Entries provided: Begin

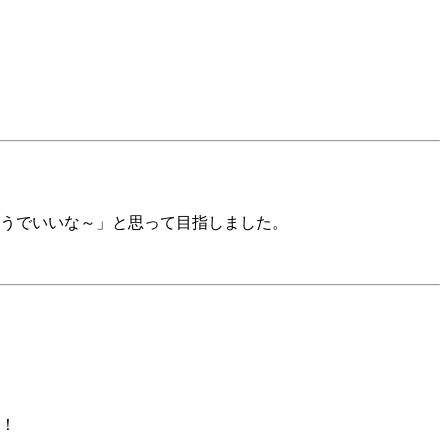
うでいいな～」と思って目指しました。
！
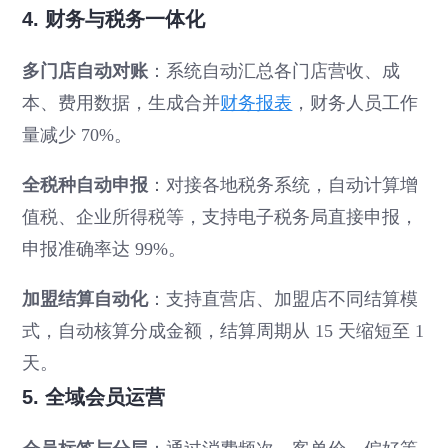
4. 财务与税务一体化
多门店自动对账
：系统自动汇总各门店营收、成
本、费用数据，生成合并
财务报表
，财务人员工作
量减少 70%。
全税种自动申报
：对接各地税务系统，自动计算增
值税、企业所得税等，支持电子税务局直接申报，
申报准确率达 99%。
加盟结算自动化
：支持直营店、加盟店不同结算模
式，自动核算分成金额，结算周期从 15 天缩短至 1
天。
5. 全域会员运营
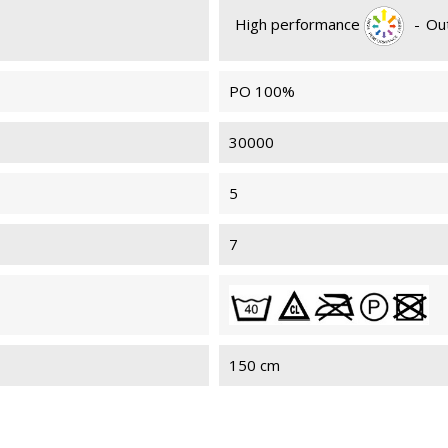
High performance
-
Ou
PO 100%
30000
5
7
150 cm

Entries provided: End
Entries provided: Begin

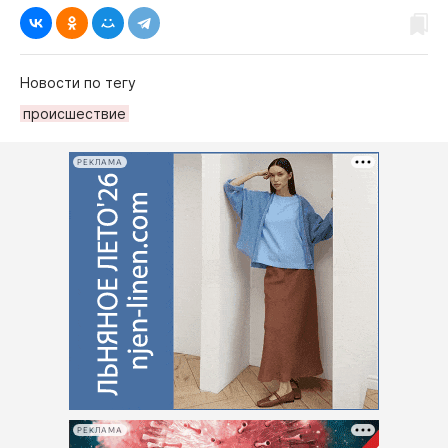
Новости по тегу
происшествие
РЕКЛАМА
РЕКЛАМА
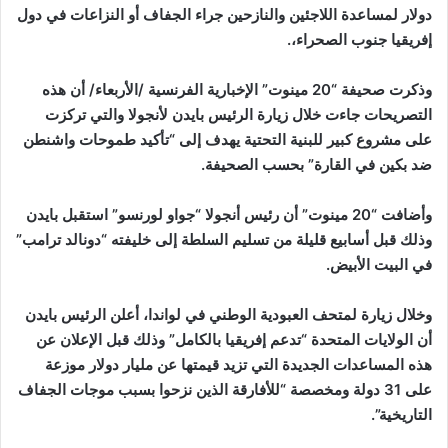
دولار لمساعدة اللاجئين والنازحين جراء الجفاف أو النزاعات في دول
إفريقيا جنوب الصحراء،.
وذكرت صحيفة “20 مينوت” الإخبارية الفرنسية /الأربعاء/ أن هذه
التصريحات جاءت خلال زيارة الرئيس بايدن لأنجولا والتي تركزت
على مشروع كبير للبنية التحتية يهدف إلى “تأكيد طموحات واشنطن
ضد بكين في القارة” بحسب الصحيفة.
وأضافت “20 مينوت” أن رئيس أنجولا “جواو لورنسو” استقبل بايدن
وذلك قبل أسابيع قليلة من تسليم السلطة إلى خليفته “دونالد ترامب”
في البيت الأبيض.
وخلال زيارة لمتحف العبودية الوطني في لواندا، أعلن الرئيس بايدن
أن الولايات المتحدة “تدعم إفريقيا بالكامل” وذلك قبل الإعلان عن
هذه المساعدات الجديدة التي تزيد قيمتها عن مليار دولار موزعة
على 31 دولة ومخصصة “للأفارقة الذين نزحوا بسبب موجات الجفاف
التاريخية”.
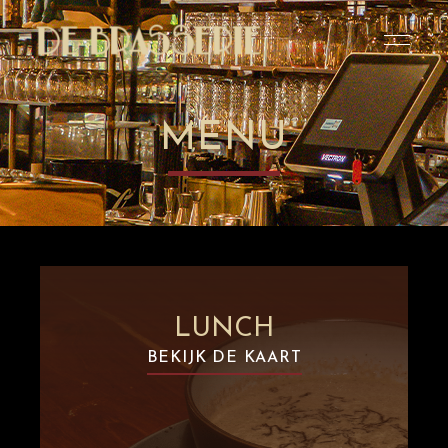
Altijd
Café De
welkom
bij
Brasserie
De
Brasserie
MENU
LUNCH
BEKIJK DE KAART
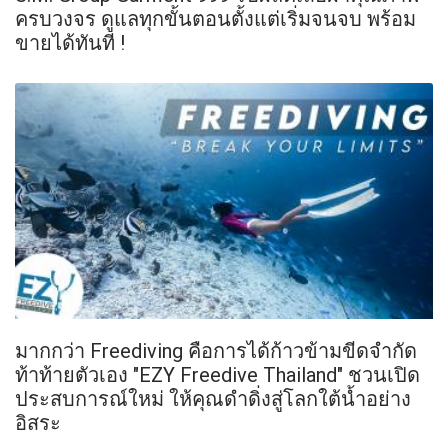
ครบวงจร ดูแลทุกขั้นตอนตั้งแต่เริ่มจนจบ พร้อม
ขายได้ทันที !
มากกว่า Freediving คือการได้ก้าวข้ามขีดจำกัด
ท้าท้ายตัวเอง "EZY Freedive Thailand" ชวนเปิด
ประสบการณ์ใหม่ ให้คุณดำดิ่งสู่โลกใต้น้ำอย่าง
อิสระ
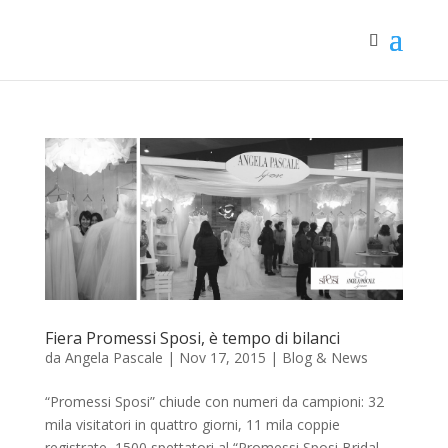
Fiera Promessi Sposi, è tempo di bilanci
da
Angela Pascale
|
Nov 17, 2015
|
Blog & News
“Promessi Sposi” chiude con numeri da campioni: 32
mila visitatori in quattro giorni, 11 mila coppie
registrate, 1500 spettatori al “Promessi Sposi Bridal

Entries provided: End
Entries provided: Begin

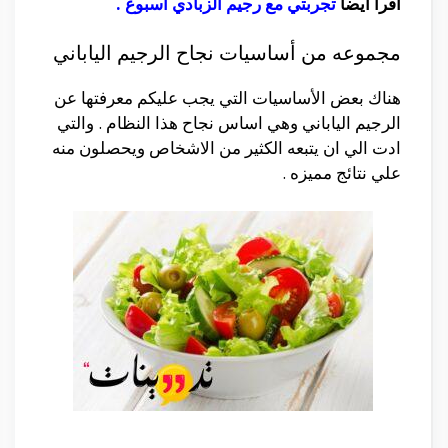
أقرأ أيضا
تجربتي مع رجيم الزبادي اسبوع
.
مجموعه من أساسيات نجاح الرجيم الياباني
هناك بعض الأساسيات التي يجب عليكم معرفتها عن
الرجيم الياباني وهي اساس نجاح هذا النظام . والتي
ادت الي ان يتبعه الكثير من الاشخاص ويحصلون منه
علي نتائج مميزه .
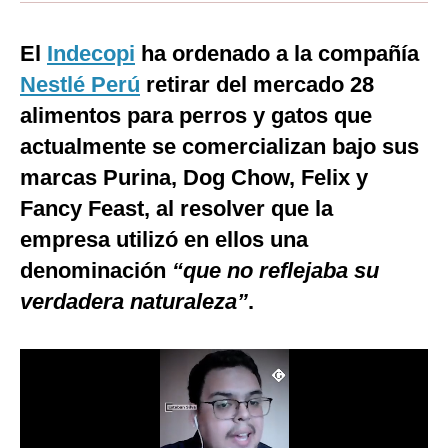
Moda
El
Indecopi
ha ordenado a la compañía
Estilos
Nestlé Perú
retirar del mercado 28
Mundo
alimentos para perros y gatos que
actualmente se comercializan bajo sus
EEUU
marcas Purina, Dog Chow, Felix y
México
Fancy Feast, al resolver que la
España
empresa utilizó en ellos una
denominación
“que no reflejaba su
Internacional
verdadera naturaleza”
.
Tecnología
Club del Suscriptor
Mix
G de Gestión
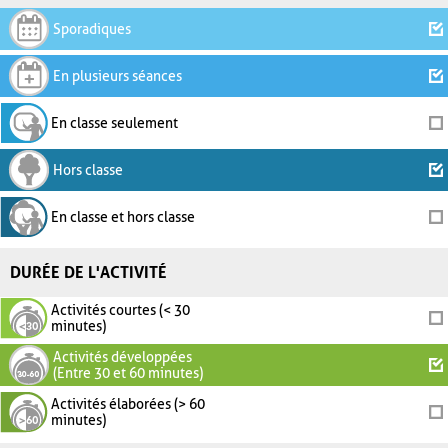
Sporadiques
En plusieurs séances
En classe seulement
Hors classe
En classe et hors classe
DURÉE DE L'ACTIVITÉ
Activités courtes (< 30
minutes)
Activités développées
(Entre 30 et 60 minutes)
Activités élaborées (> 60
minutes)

Entries provided: End

Your task
Give the number of lines in this material that include the string "زيارة", with no other text.

Answer box
2